BEGIN

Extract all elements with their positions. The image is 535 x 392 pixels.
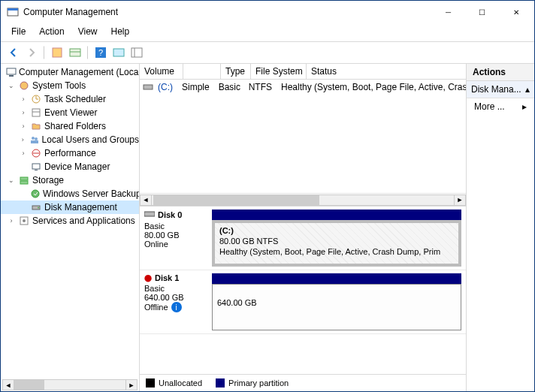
expand-icon[interactable]: › (7, 216, 16, 225)
scroll-thumb[interactable] (14, 380, 44, 390)
info-icon[interactable]: i (171, 302, 182, 312)
col-layout[interactable] (183, 64, 221, 79)
toolbar-icon-2[interactable] (67, 44, 83, 61)
partition-box[interactable]: (C:) 80.00 GB NTFS Healthy (System, Boot… (212, 220, 461, 267)
scroll-left-icon[interactable]: ◄ (2, 379, 14, 390)
volume-table: Volume Type File System Status (C:) Simp… (140, 64, 466, 207)
svg-rect-20 (31, 140, 38, 143)
volume-row[interactable]: (C:) Simple Basic NTFS Healthy (System, … (140, 80, 466, 95)
volume-headers: Volume Type File System Status (140, 64, 466, 80)
chevron-right-icon: ▸ (522, 101, 527, 112)
col-fs[interactable]: File System (251, 64, 307, 79)
tree-label: Services and Applications (32, 216, 135, 226)
scroll-thumb[interactable] (153, 195, 319, 205)
expand-icon[interactable]: ⌄ (7, 81, 16, 90)
svg-rect-33 (144, 212, 155, 216)
expand-icon[interactable]: ⌄ (7, 176, 16, 185)
svg-rect-10 (7, 68, 16, 74)
close-button[interactable]: ✕ (499, 2, 533, 23)
svg-rect-8 (131, 48, 142, 57)
window-title: Computer Management (23, 7, 431, 17)
collapse-icon[interactable]: ▴ (525, 84, 530, 95)
event-icon (30, 107, 42, 119)
menu-help[interactable]: Help (105, 25, 136, 38)
minimize-button[interactable]: ─ (431, 2, 465, 23)
svg-point-27 (32, 190, 39, 198)
col-volume[interactable]: Volume (140, 64, 183, 79)
toolbar-icon-3[interactable] (110, 44, 127, 61)
svg-rect-24 (35, 170, 38, 170)
tree-root[interactable]: Computer Management (Local (1, 65, 139, 79)
tree-scrollbar[interactable]: ◄ ► (1, 378, 139, 391)
toolbar-icon-1[interactable] (49, 44, 65, 61)
clock-icon (30, 93, 42, 105)
toolbar-sep (87, 46, 89, 59)
perf-icon (30, 147, 42, 159)
menu-file[interactable]: File (5, 25, 32, 38)
menu-view[interactable]: View (72, 25, 104, 38)
svg-rect-16 (32, 109, 40, 116)
tree-event-viewer[interactable]: › Event Viewer (1, 106, 139, 119)
expand-icon[interactable]: › (19, 122, 28, 131)
scroll-right-icon[interactable]: ► (125, 379, 138, 390)
expand-icon[interactable]: › (19, 95, 28, 104)
col-status[interactable]: Status (307, 64, 466, 79)
tree-label: Windows Server Backup (43, 188, 139, 199)
partition-box[interactable]: 640.00 GB (212, 284, 461, 330)
menu-action[interactable]: Action (33, 25, 70, 38)
col-type[interactable]: Type (221, 64, 251, 79)
expand-icon[interactable]: › (19, 108, 28, 117)
tree-storage[interactable]: ⌄ Storage (1, 173, 139, 187)
tree-disk-management[interactable]: Disk Management (1, 201, 139, 214)
partition-header (212, 273, 461, 284)
center-pane: Volume Type File System Status (C:) Simp… (140, 64, 467, 391)
svg-rect-3 (70, 49, 80, 56)
svg-rect-32 (144, 85, 153, 89)
svg-rect-11 (9, 75, 14, 77)
disk-icon (144, 210, 155, 220)
tree-system-tools[interactable]: ⌄ System Tools (1, 79, 139, 92)
actions-more[interactable]: More ... ▸ (467, 98, 534, 115)
scroll-left-icon[interactable]: ◄ (140, 194, 152, 206)
tree-device-manager[interactable]: Device Manager (1, 160, 139, 173)
tree-performance[interactable]: › Performance (1, 146, 139, 160)
maximize-button[interactable]: ☐ (465, 2, 499, 23)
help-button[interactable]: ? (92, 44, 109, 61)
back-button[interactable] (5, 44, 22, 61)
disk-status: Offline (144, 303, 168, 312)
toolbar-icon-4[interactable] (128, 44, 145, 61)
legend-primary: Primary partition (228, 378, 289, 387)
tree-windows-backup[interactable]: Windows Server Backup (1, 187, 139, 201)
tree-local-users[interactable]: › Local Users and Groups (1, 133, 139, 146)
forward-button[interactable] (23, 44, 40, 61)
tree-task-scheduler[interactable]: › Task Scheduler (1, 92, 139, 106)
menubar: File Action View Help (1, 23, 534, 42)
partition-status: Healthy (System, Boot, Page File, Active… (219, 247, 440, 256)
disk-info: ⬤Disk 1 Basic 640.00 GB Offline i (144, 273, 212, 330)
tree-label: Local Users and Groups (42, 134, 139, 145)
scroll-track[interactable] (152, 194, 454, 206)
disk-name: Disk 0 (158, 210, 182, 219)
disk-row-0[interactable]: Disk 0 Basic 80.00 GB Online (C:) 80.00 … (140, 207, 466, 270)
volume-scrollbar[interactable]: ◄ ► (140, 193, 466, 206)
tree-services-apps[interactable]: › Services and Applications (1, 214, 139, 228)
tree-label: Disk Management (44, 202, 117, 213)
actions-category[interactable]: Disk Mana... ▴ (467, 81, 534, 98)
disk-area: Disk 0 Basic 80.00 GB Online (C:) 80.00 … (140, 207, 466, 374)
disk-size: 640.00 GB (144, 293, 207, 302)
disk-row-1[interactable]: ⬤Disk 1 Basic 640.00 GB Offline i 640.00… (140, 270, 466, 334)
tree-shared-folders[interactable]: › Shared Folders (1, 119, 139, 133)
disk-size: 80.00 GB (144, 231, 207, 240)
disk-status: Online (144, 240, 168, 249)
tree-label: Event Viewer (44, 107, 97, 118)
disk-graphic[interactable]: (C:) 80.00 GB NTFS Healthy (System, Boot… (212, 210, 461, 267)
scroll-right-icon[interactable]: ► (454, 194, 466, 206)
scroll-track[interactable] (14, 379, 125, 390)
expand-icon[interactable]: › (19, 135, 27, 144)
disk-icon (30, 201, 42, 213)
legend: Unallocated Primary partition (140, 374, 466, 391)
disk-kind: Basic (144, 222, 207, 231)
storage-icon (18, 174, 30, 186)
disk-graphic[interactable]: 640.00 GB (212, 273, 461, 330)
expand-icon[interactable]: › (19, 149, 28, 158)
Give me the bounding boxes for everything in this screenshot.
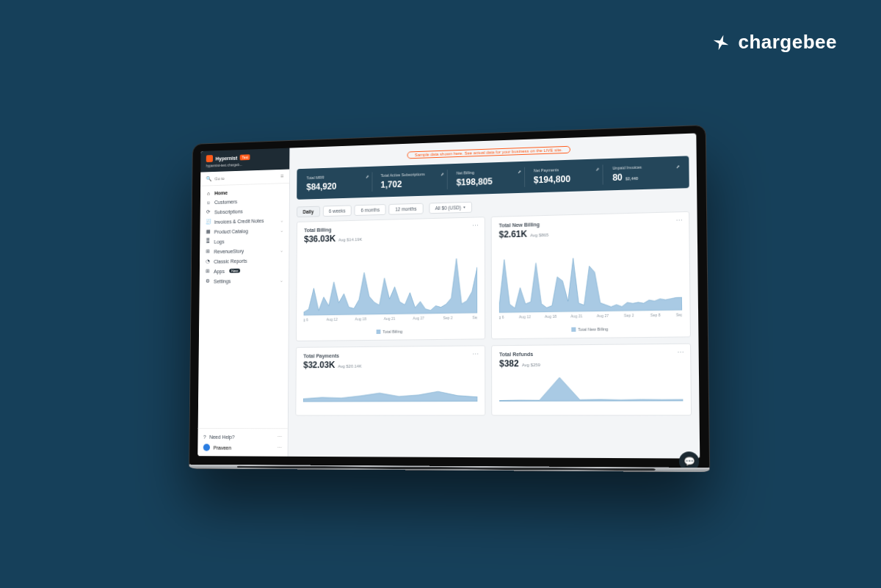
help-icon: ? (203, 434, 206, 439)
kpi-label: Net Payments (534, 166, 598, 173)
svg-text:Aug 12: Aug 12 (519, 313, 531, 318)
sidebar: Hypernist Test hypernist-test.chargeb...… (197, 148, 290, 456)
nav-icon: ☺ (206, 200, 211, 205)
chart-card-total-billing: ⋯ Total Billing $36.03KAvg $14.19K Aug 6… (296, 216, 485, 341)
avatar (203, 443, 210, 451)
chart-value: $382Avg $259 (499, 357, 683, 369)
kpi-unpaid-invoices[interactable]: ⬈ Unpaid Invoices 80$2,440 (608, 161, 683, 184)
sidebar-nav: ⌂ Home ☺ Customers ⟳ Subscriptions 🧾 Inv… (198, 183, 289, 427)
menu-icon[interactable]: ≡ (280, 173, 283, 179)
search-icon: 🔍 (206, 175, 211, 181)
laptop-mockup: Hypernist Test hypernist-test.chargeb...… (189, 124, 710, 482)
workspace-name: Hypernist (216, 155, 238, 161)
kpi-label: Net Billing (457, 169, 520, 175)
kpi-net-billing[interactable]: ⬈ Net Billing $198,805 (452, 167, 525, 189)
nav-label: Customers (214, 199, 237, 205)
nav-icon: ⟳ (206, 208, 211, 214)
tab-6-weeks[interactable]: 6 weeks (322, 205, 352, 217)
brand-name: chargebee (738, 31, 837, 54)
chart-plot: Aug 6Aug 12Aug 18Aug 21Aug 27Sep 2Sep 8 (304, 242, 478, 325)
nav-label: Product Catalog (214, 228, 248, 233)
more-icon[interactable]: ⋯ (677, 349, 684, 356)
nav-label: RevenueStory (214, 248, 244, 254)
chevron-down-icon: ⌄ (280, 217, 284, 222)
workspace-switcher[interactable]: Hypernist Test hypernist-test.chargeb... (200, 148, 289, 172)
help-label: Need Help? (209, 434, 234, 439)
svg-text:Aug 18: Aug 18 (355, 316, 366, 320)
nav-icon: ⚙ (205, 278, 210, 284)
chart-value: $32.03KAvg $20.14K (303, 358, 477, 370)
chart-avg: Avg $20.14K (338, 363, 362, 368)
svg-text:Aug 12: Aug 12 (327, 316, 338, 321)
user-name: Praveen (214, 445, 231, 450)
kpi-total-active-subscriptions[interactable]: ⬈ Total Active Subscriptions 1,702 (377, 170, 448, 191)
nav-label: Home (214, 190, 228, 195)
sidebar-item-settings[interactable]: ⚙ Settings ⌄ (200, 275, 289, 286)
help-link[interactable]: ? Need Help? ⋯ (203, 431, 282, 441)
search-input[interactable] (214, 174, 278, 181)
nav-label: Settings (214, 278, 231, 283)
chart-title: Total Refunds (499, 350, 683, 357)
more-icon[interactable]: ⋯ (278, 434, 283, 440)
nav-label: Logs (214, 239, 225, 244)
svg-text:Aug 6: Aug 6 (304, 316, 309, 321)
user-menu[interactable]: Praveen ⋯ (203, 441, 283, 453)
chart-avg: Avg $14.19K (338, 236, 363, 242)
kpi-net-payments[interactable]: ⬈ Net Payments $194,800 (529, 164, 603, 186)
nav-icon: ⊞ (205, 268, 210, 274)
tab-12-months[interactable]: 12 months (389, 203, 424, 214)
svg-text:Sep 2: Sep 2 (624, 312, 634, 316)
kpi-value: $198,805 (457, 175, 520, 187)
more-icon[interactable]: ⋯ (278, 444, 283, 450)
svg-text:Aug 21: Aug 21 (570, 313, 583, 317)
tab-6-months[interactable]: 6 months (355, 203, 386, 215)
main-content: Sample data shown here. See actual data … (289, 133, 700, 458)
nav-icon: ⌂ (206, 190, 211, 195)
svg-text:Aug 18: Aug 18 (545, 313, 556, 318)
kpi-value: $84,920 (306, 180, 367, 192)
tab-daily[interactable]: Daily (297, 206, 320, 217)
more-icon[interactable]: ⋯ (472, 350, 479, 357)
svg-text:Aug 21: Aug 21 (384, 316, 396, 320)
chart-avg: Avg $865 (530, 232, 548, 237)
nav-icon: ◔ (205, 258, 210, 264)
chart-plot: Aug 6Aug 12Aug 18Aug 21Aug 27Sep 2Sep 8S… (499, 238, 683, 323)
nav-label: Apps (214, 268, 225, 273)
nav-icon: 🧾 (206, 219, 211, 225)
svg-text:Sep 8: Sep 8 (473, 314, 478, 319)
kpi-value: $194,800 (534, 173, 598, 185)
nav-label: Classic Reports (214, 258, 247, 264)
kpi-value: 1,702 (381, 177, 443, 189)
chart-avg: Avg $259 (522, 363, 540, 367)
nav-icon: ≣ (206, 239, 211, 244)
svg-text:Sep 2: Sep 2 (443, 315, 452, 319)
chart-plot (303, 369, 477, 406)
chat-fab[interactable]: 💬 (679, 451, 700, 459)
app-screen: Hypernist Test hypernist-test.chargeb...… (197, 133, 700, 458)
brand-logo: chargebee (711, 31, 837, 54)
chart-title: Total Payments (303, 352, 477, 358)
kpi-total-mrr[interactable]: ⬈ Total MRR $84,920 (302, 172, 372, 193)
chart-card-total-new-billing: ⋯ Total New Billing $2.61KAvg $865 Aug 6… (491, 211, 691, 339)
chart-card-total-refunds: ⋯ Total Refunds $382Avg $259 (491, 343, 692, 415)
chart-plot (499, 368, 683, 406)
more-icon[interactable]: ⋯ (472, 221, 479, 228)
kpi-label: Total MRR (306, 173, 367, 180)
currency-selector[interactable]: All $0 (USD)▾ (429, 201, 472, 213)
more-icon[interactable]: ⋯ (676, 216, 683, 223)
chart-legend: Total Billing (303, 327, 477, 334)
chevron-down-icon: ▾ (463, 205, 465, 209)
kpi-value: 80$2,440 (612, 170, 678, 182)
workspace-logo-icon (206, 155, 213, 162)
chevron-down-icon: ⌄ (280, 277, 283, 282)
charts-grid: ⋯ Total Billing $36.03KAvg $14.19K Aug 6… (295, 211, 692, 415)
nav-label: Subscriptions (214, 208, 243, 214)
chart-legend: Total New Billing (499, 325, 682, 333)
chevron-down-icon: ⌄ (280, 227, 283, 232)
env-badge: Test (240, 154, 250, 160)
chart-card-total-payments: ⋯ Total Payments $32.03KAvg $20.14K (295, 345, 485, 415)
chat-icon: 💬 (684, 456, 695, 458)
nav-icon: ▦ (206, 228, 211, 234)
chevron-down-icon: ⌄ (280, 247, 283, 252)
kpi-label: Unpaid Invoices (612, 164, 678, 171)
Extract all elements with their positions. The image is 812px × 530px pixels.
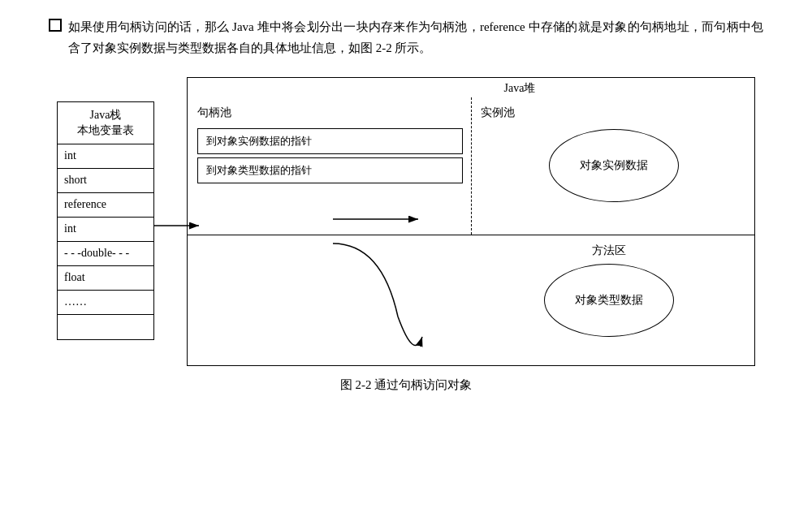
method-area-left (188, 235, 463, 365)
paragraph-block: 如果使用句柄访问的话，那么 Java 堆中将会划分出一块内存来作为句柄池，ref… (49, 16, 763, 59)
handle-box-type: 到对象类型数据的指针 (197, 157, 463, 183)
java-heap-box: Java堆 句柄池 到对象实例数据的指针 到对象类型数据的指针 实例池 对象实例… (187, 77, 755, 366)
fig-caption: 图 2-2 通过句柄访问对象 (340, 377, 473, 393)
diagram-container: Java栈 本地变量表 int short reference int - - … (49, 77, 763, 393)
stack-row-float: float (58, 266, 153, 291)
stack-row-reference: reference (58, 193, 153, 218)
heap-top: 句柄池 到对象实例数据的指针 到对象类型数据的指针 实例池 对象实例数据 (188, 97, 754, 235)
diagram-main: Java栈 本地变量表 int short reference int - - … (57, 77, 755, 366)
handle-pool-label: 句柄池 (197, 106, 463, 120)
type-ellipse: 对象类型数据 (544, 264, 674, 337)
stack-row-ellipsis: …… (58, 291, 153, 315)
stack-row-int1: int (58, 144, 153, 169)
diagram-wrapper: Java栈 本地变量表 int short reference int - - … (57, 77, 755, 366)
checkbox-icon (49, 19, 62, 32)
java-stack: Java栈 本地变量表 int short reference int - - … (57, 101, 154, 340)
method-area-right: 方法区 对象类型数据 (463, 235, 754, 365)
handle-pool: 句柄池 到对象实例数据的指针 到对象类型数据的指针 (188, 97, 473, 235)
java-heap-label: Java堆 (285, 78, 754, 97)
instance-pool: 实例池 对象实例数据 (473, 97, 754, 235)
paragraph-text: 如果使用句柄访问的话，那么 Java 堆中将会划分出一块内存来作为句柄池，ref… (68, 16, 763, 59)
instance-pool-label: 实例池 (481, 106, 515, 120)
handle-box-instance: 到对象实例数据的指针 (197, 128, 463, 154)
instance-ellipse: 对象实例数据 (549, 129, 679, 202)
method-area-label: 方法区 (592, 243, 626, 258)
stack-row-empty (58, 315, 153, 339)
heap-bottom: 方法区 对象类型数据 (188, 235, 754, 365)
stack-row-int2: int (58, 218, 153, 242)
stack-row-double: - - -double- - - (58, 242, 153, 266)
java-stack-header: Java栈 本地变量表 (58, 102, 153, 144)
stack-row-short: short (58, 169, 153, 193)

END

_WHAT IS EXPECTED_. In the listing above, find every line with the string "chargebee" and state how many there are, with no other words.

_EXERCISE OUTPUT_. 2